[ENTRIES SHOWN]

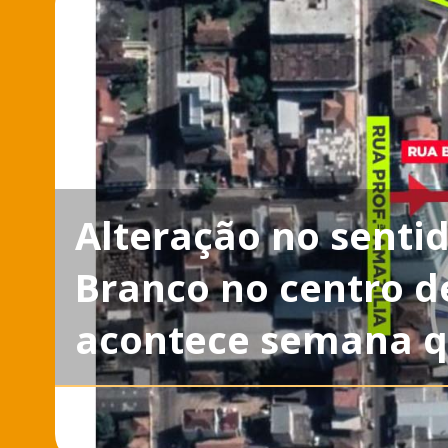
Alteração no senti
Branco no centro d
acontece semana 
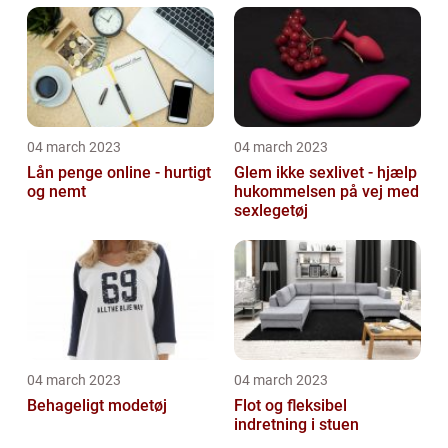
04 march 2023
04 march 2023
Lån penge online - hurtigt
Glem ikke sexlivet - hjælp
og nemt
hukommelsen på vej med
sexlegetøj
04 march 2023
04 march 2023
Behageligt modetøj
Flot og fleksibel
indretning i stuen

[/ENTRIES SHOWN]

Leave out the pictures and repeat the remaining data exactly.

SOLUTION TO THIS PROBLEM:
Alteração no senti
Branco no centro d
acontece semana 
04 march 2023
04 march 2023
Lån penge online - hurtigt
Glem ikke sexlivet - hjælp
og nemt
hukommelsen på vej med
sexlegetøj
04 march 2023
04 march 2023
Behageligt modetøj
Flot og fleksibel
indretning i stuen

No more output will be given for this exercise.